As an added bonus, Morlino provides a sort of complete idiot's guide to the "intelligent design" [sic] of human reproductive biology. We wonder if he noticed the sniggers of the teenagers and eye-rolling of certain adults as he uncorked:
One doesn’t have to be a rocket scientist to look at human anatomy and see how the equipment works.... When we look at the drive of every human person for total intimacy and we look at the anatomy of the human body the conclusion is: one husband, one wife, one lifetime, with openness to children.”
I don't disagree that the reproductive machinery has a primary function of (literally) disseminating information and integrating it to produce hopefully Adorable Offspring. But I wonder how someone with an inclination to take Morlino's flying logical leap manages not to wonder about all the apparently unauthorized functions human anatomy provides.
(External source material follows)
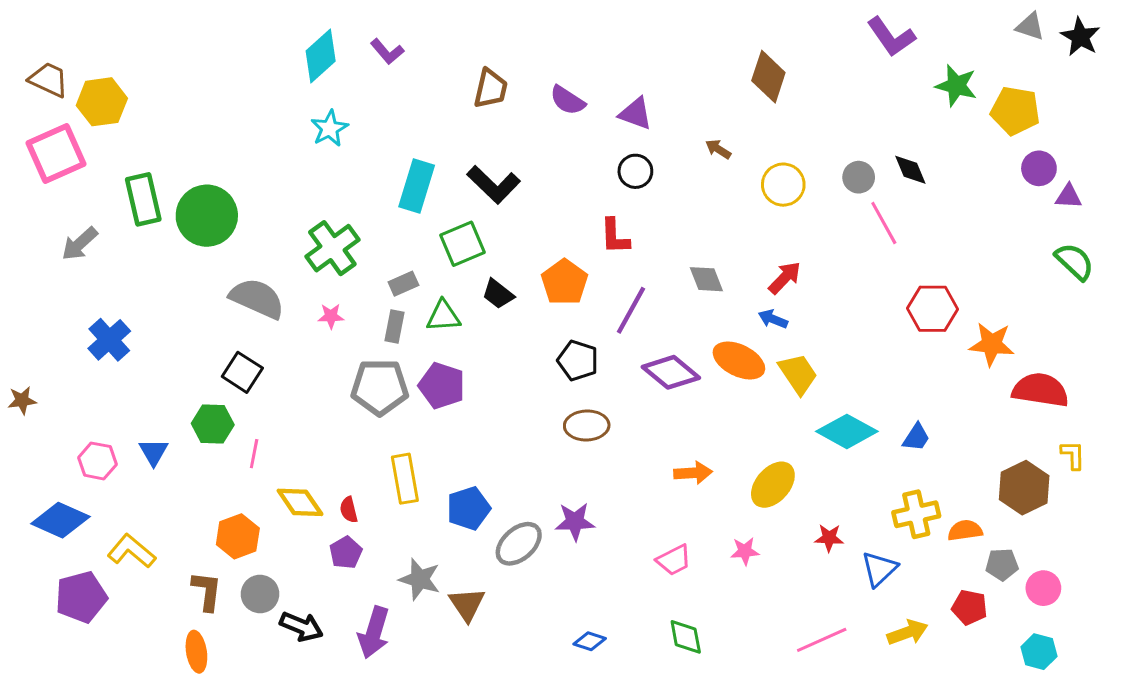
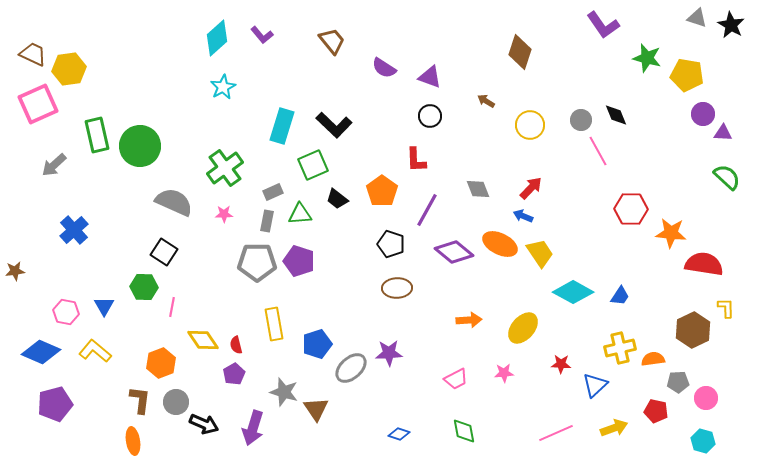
brown trapezoid: (491, 89) -> (332, 41), moved, turned -52
yellow L-shape: (131, 551) -> (95, 351), moved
For example, perhaps Morlino is some combination of master of his domain and the most sheltered man alive and hasn't figured out that there is entertainment to be found in, say, masturbation. (****) Nor is the "anatomy of the human body" any insurmountable obstacle to combinations other than "one husband, one wife." I'd also view the Data on people willing to get married who ultimately don't want to live together to be Saying Something about that "one lifetime" business.

In summary, just say no.

A Fair Wisconsin Votes No


(*) Ol' Papa Benno, though, has been viewed as more open to literalist creationism than his predecessor.

(**) And, really, dispensing dietary and sexual advice isn't a very divine sort of thing to do when you think about it.

(***) Which would probably lead sexist elements of the old guard to other highly selective anti-fundamentalism.

(****) But I'd guess somthing between disingenuousness and rank hypocrisy is likelier. And "I spanked the monkey but didn't like it and felt such moral outrage at myself that I'll never ever do it again" would have to be the least credible claim this side of Boomer politicians' efforts to explain what they did with themselves in the late-sixties.
Excellent post. The quote about "purifying" the culture is particularly interesting. To paraphrase Sarah Schulman, any group of people looking to "clean up" another group of people is up to no good. I wonder how many people would continue to support the same-sex marriage and civil unions ban if it was continually put in terms of a "cleansing." Probably more than I'd like to imagine.
Thanks, Acre.

The 'more than you'd like to imagine' part is almost surely right. But I think the really committed 'cleansers' are a relatively small minority -- abetted by people who are willing to exercise their prejudices on same-sex marriage on the theory that it won't stop them from using birth control, watching sex comedies, etc. What arguably needs to be better communicated is that the full program is not popular at all, but it only takes the right people at the right political leverage points to implement minority rule.